> [Task requirements]: Below are several entries. Transcribe exactly those lines that fall from the one with "Segment every instance of **stomach**." through the one with "Show me spleen.", end lines included.

Dataset excerpts
------------
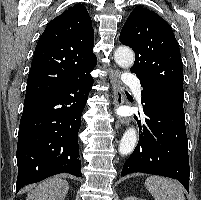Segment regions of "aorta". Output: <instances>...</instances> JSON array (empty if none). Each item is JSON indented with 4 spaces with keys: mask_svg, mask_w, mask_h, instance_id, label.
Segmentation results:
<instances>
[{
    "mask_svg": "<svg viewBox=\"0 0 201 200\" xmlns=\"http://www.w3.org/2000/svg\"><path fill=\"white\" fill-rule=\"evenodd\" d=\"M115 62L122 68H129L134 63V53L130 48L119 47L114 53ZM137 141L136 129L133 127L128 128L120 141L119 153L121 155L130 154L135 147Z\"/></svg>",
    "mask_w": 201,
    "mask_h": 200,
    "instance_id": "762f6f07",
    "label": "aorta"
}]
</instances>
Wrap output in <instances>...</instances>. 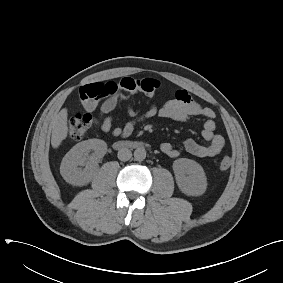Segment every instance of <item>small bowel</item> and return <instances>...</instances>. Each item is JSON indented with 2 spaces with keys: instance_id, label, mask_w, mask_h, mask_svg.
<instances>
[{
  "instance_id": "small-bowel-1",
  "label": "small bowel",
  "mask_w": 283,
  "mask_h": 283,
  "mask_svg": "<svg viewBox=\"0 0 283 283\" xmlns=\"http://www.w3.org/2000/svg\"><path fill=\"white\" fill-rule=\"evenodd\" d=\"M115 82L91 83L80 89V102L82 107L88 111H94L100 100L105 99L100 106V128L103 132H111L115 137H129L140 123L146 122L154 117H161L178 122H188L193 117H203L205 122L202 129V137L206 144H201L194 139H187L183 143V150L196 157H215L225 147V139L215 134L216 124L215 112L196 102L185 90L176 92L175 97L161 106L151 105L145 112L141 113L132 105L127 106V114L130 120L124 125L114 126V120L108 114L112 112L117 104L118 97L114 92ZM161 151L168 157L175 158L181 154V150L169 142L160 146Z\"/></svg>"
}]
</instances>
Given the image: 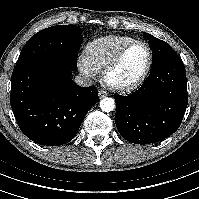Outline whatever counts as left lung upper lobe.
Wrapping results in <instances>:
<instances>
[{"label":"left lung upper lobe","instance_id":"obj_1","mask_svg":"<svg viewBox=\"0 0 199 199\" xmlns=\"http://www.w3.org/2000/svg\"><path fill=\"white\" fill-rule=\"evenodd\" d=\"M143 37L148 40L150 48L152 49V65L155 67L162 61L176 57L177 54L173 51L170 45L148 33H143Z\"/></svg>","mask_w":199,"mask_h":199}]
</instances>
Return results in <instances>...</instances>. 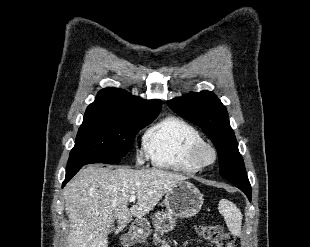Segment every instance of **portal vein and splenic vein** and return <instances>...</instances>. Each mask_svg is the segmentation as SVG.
------------
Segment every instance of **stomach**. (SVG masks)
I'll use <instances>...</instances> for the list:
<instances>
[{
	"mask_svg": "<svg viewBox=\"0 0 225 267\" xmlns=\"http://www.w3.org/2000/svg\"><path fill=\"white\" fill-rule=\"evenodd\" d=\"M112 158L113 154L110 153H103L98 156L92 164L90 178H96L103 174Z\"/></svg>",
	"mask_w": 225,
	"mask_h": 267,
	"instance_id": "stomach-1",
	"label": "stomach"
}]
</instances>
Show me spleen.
------------
> [Answer space]:
Segment every instance of **stomach**. (SVG masks)
I'll use <instances>...</instances> for the list:
<instances>
[{
	"mask_svg": "<svg viewBox=\"0 0 225 267\" xmlns=\"http://www.w3.org/2000/svg\"><path fill=\"white\" fill-rule=\"evenodd\" d=\"M112 158L113 154L110 153H103L98 156L92 164L90 178H96L103 174Z\"/></svg>",
	"mask_w": 225,
	"mask_h": 267,
	"instance_id": "stomach-1",
	"label": "stomach"
}]
</instances>
Show me spleen.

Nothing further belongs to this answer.